Idy a parlé. Merci ! Idy a soufflé la fin de la récréation qui vient de durer plus de deux ans. En me replongeant dans ce passé ressent, l’envie me vient de vomir. Vomir sur tout ce cinéma de mauvais goût qui a tenu en allène tout un peuple, bloqué le travail, attiré le regard de nos voisins sur notre démocratie charcutée, sur notre justice malmenée, sur notre Assemblée manipulée par un pouvoir qui a eu du mal à cacher sa peur face à l’ambition présidentielle d’un citoyen sénégalais du nom de Idrissa Seck. Idy a parlé et la pilule est dure à avaler du côté de ses adversaires. Idy a parlé et des langues se délient encore pour cracher le feu sur l’homme qui n’a fait que conforter l’évidence : la FIN imminente du règne des folles promesses du prophète des bavardages creux, du pilotage à vue, du désespoir du monde paysan, de l’accroissement du taux de chômage chez les jeunes. La FIN imminente du règne dictatorial du prophète des pénuries dont celle de l’électricité, du gaz, d’espoir chez les jeunes dont une partie se suicide dans l’océan Atlantique.

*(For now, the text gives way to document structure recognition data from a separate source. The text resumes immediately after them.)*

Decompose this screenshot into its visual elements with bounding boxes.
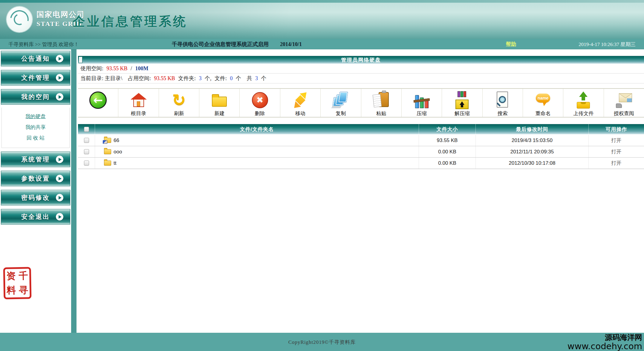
paste-icon: [373, 91, 390, 109]
toolbar-button-delete[interactable]: ✖删除: [240, 89, 280, 117]
file-table: 文件/文件夹名 文件大小 最后修改时间 可用操作 6693.55 KB2019/…: [78, 124, 644, 169]
announcement: 千寻供电公司企业信息管理系统正式启用2014/10/1: [172, 41, 302, 48]
toolbar-button-refresh[interactable]: ↻刷新: [159, 89, 199, 117]
search-icon: [495, 91, 510, 109]
footer: CopyRight2019©千寻资料库 源码海洋网 www.codehy.com: [0, 333, 644, 351]
new-folder-icon: [212, 97, 227, 107]
announcement-text: 千寻供电公司企业信息管理系统正式启用: [172, 41, 269, 47]
help-link[interactable]: 帮助: [506, 41, 516, 48]
watermark: 源码海洋网 www.codehy.com: [567, 334, 642, 351]
table-header-row: 文件/文件夹名 文件大小 最后修改时间 可用操作: [78, 124, 644, 135]
home-icon: [131, 93, 147, 107]
breadcrumb: 千寻资料库 >> 管理员 欢迎你！: [8, 41, 79, 48]
toolbar-button-compress[interactable]: 压缩: [402, 89, 442, 117]
sidebar-subitem-recycle-bin[interactable]: 回 收 站: [2, 133, 69, 144]
open-link[interactable]: 打开: [611, 160, 622, 167]
column-header-actions: 可用操作: [588, 124, 644, 134]
open-link[interactable]: 打开: [611, 137, 622, 144]
rename-icon: name: [534, 92, 552, 109]
toolbar-button-extract[interactable]: 解压缩: [442, 89, 482, 117]
app-header: 国家电网公司 STATE GRID 企业信息管理系统: [0, 0, 644, 39]
path-line: 当前目录: 主目录\ 占用空间: 93.55 KB 文件夹: 3 个, 文件: …: [78, 74, 644, 83]
toolbar: ←根目录↻刷新新建✖删除移动复制粘贴压缩解压缩搜索name重命名上传文件授权查阅: [78, 88, 644, 117]
usage-used: 93.55 KB: [107, 65, 128, 71]
chevron-right-icon: [56, 156, 63, 163]
usage-line: 使用空间: 93.55 KB / 100M: [78, 64, 644, 74]
toolbar-button-upload[interactable]: 上传文件: [563, 89, 604, 117]
compress-icon: [413, 92, 430, 108]
file-modified: 2012/10/30 10:17:08: [475, 158, 588, 169]
file-name: 66: [114, 138, 119, 144]
sidebar-item-announcements[interactable]: 公告通知: [1, 51, 70, 66]
file-name: ooo: [114, 149, 122, 155]
occupied-space: 93.55 KB: [154, 75, 175, 81]
qianxun-seal-stamp: 资 千 料 寻: [3, 267, 31, 299]
toolbar-button-authorize[interactable]: 授权查阅: [604, 89, 644, 117]
open-link[interactable]: 打开: [611, 148, 622, 155]
header-top-strip: [0, 0, 644, 3]
sidebar-subitem-my-share[interactable]: 我的共享: [2, 122, 69, 133]
usage-total: 100M: [135, 65, 149, 71]
files-count: 0: [230, 75, 233, 81]
file-size: 93.55 KB: [419, 135, 475, 146]
sidebar-item-my-space[interactable]: 我的空间: [1, 89, 70, 105]
column-header-modified: 最后修改时间: [475, 124, 588, 134]
column-header-size: 文件大小: [419, 124, 475, 134]
table-row: tt0.00 KB2012/10/30 10:17:08打开: [78, 158, 644, 169]
sidebar-divider: [71, 49, 77, 333]
back-icon: ←: [89, 91, 107, 109]
app-title: 企业信息管理系统: [73, 13, 187, 30]
row-checkbox[interactable]: [84, 138, 89, 143]
sidebar-item-system-management[interactable]: 系统管理: [1, 152, 70, 167]
panel-title: 管理员网络硬盘: [341, 57, 381, 63]
toolbar-button-root[interactable]: 根目录: [118, 89, 159, 117]
toolbar-button-move[interactable]: 移动: [280, 89, 321, 117]
chevron-right-icon: [56, 194, 63, 202]
file-modified: 2019/4/3 15:03:50: [475, 135, 588, 146]
chevron-right-icon: [56, 74, 63, 82]
datetime: 2019-4-17 10:26:37 星期三: [579, 41, 636, 48]
chevron-right-icon: [56, 55, 63, 62]
toolbar-button-search[interactable]: 搜索: [483, 89, 523, 117]
panel-title-bar: 管理员网络硬盘: [78, 56, 644, 64]
toolbar-button-paste[interactable]: 粘贴: [361, 89, 402, 117]
sidebar-item-change-password[interactable]: 密码修改: [1, 190, 70, 205]
sidebar-item-parameter-settings[interactable]: 参数设置: [1, 171, 70, 186]
body-row: 公告通知 文件管理 我的空间 我的硬盘 我的共享 回 收 站 系统管理 参数设置…: [0, 49, 644, 333]
table-row: ooo0.00 KB2012/11/1 20:09:35打开: [78, 146, 644, 158]
usage-label: 使用空间:: [80, 65, 103, 71]
panel-collapse-handle[interactable]: [79, 57, 82, 63]
table-row: 6693.55 KB2019/4/3 15:03:50打开: [78, 135, 644, 146]
select-all-checkbox[interactable]: [84, 127, 89, 132]
extract-icon: [453, 91, 471, 109]
infobar: 千寻资料库 >> 管理员 欢迎你！ 千寻供电公司企业信息管理系统正式启用2014…: [0, 39, 644, 49]
announcement-date: 2014/10/1: [280, 41, 302, 47]
move-icon: [292, 91, 309, 109]
shared-folder-icon: [104, 138, 111, 143]
toolbar-button-back[interactable]: ←: [78, 89, 118, 117]
copyright-text: CopyRight2019©千寻资料库: [0, 333, 644, 351]
sidebar-item-logout[interactable]: 安全退出: [1, 209, 70, 225]
watermark-url: www.codehy.com: [567, 342, 642, 351]
folders-count: 3: [199, 75, 202, 81]
my-space-submenu: 我的硬盘 我的共享 回 收 站: [1, 108, 70, 148]
chevron-right-icon: [56, 175, 63, 182]
file-size: 0.00 KB: [419, 158, 475, 169]
file-modified: 2012/11/1 20:09:35: [475, 146, 588, 157]
folder-icon: [104, 149, 111, 154]
row-checkbox[interactable]: [84, 161, 89, 166]
table-body: 6693.55 KB2019/4/3 15:03:50打开ooo0.00 KB2…: [78, 135, 644, 169]
copy-icon: [332, 91, 349, 109]
chevron-right-icon: [56, 213, 63, 221]
sidebar-subitem-my-disk[interactable]: 我的硬盘: [2, 111, 69, 122]
toolbar-button-new[interactable]: 新建: [199, 89, 240, 117]
file-size: 0.00 KB: [419, 146, 475, 157]
main-content: 管理员网络硬盘 使用空间: 93.55 KB / 100M 当前目录: 主目录\…: [77, 49, 644, 333]
toolbar-button-rename[interactable]: name重命名: [523, 89, 563, 117]
state-grid-logo-icon: [7, 7, 32, 32]
sidebar-item-file-management[interactable]: 文件管理: [1, 70, 70, 86]
folder-icon: [104, 161, 111, 166]
toolbar-button-copy[interactable]: 复制: [321, 89, 361, 117]
row-checkbox[interactable]: [84, 149, 89, 154]
upload-icon: [575, 91, 592, 109]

Reçois les félicitations de tous ceux qui refusent de cautionner la politique de l’autruche ! Ceux qui t’avaient accusé de délit d’atteinte à la sûreté de l’Etat et de détournement de deniers publics, ainsi que tous ces sournois que tes déboires arrangeaient vont affûter leurs armes pour te détruire ; heureusement que tu es un homme de foi, de grande lucidité, d’abnégation et de savoir. La jalousie, l’égoïsme, et la rancœur viscérale de tes adversaires ne pourront venir à bout de ta démarche, à l’instar de celle d’autres leaders politiques tel que Amath Dansokho, pour sortir mon pays du dictat de ces éleveurs de boniments. Hier encore, ton discours a séduit, ta parole a enflammé les âmes. Je ne doute pas que tes faits feront de même. Tu tiens le bon bout… Continue ! Ne te laisse pas distraire ! Oublie leurs menaces absurdes et inélégantes. Ne nous déçoit pas ! L’autre avait ton charisme d’aujourd’hui mais nous ne le reconnaissons plus. Nous osons croire que, si tu es élu un jour, tu feras mentir ce propos : le pouvoir dénature l’homme, la soumission aveugle le dégrade.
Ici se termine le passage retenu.